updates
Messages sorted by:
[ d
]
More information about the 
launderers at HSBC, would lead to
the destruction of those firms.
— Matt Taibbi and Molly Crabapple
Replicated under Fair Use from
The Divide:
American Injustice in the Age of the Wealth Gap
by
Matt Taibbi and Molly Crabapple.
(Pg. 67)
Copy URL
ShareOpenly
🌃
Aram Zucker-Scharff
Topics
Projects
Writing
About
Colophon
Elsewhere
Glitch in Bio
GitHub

**WHAT NEEDS TO BE DONE:**
Look through the records for the word "Molly". Every line that has it should be copied.

**SOLVED PROBLEM:**
— Matt Taibbi and Molly Crabapple
Matt Taibbi and Molly Crabapple.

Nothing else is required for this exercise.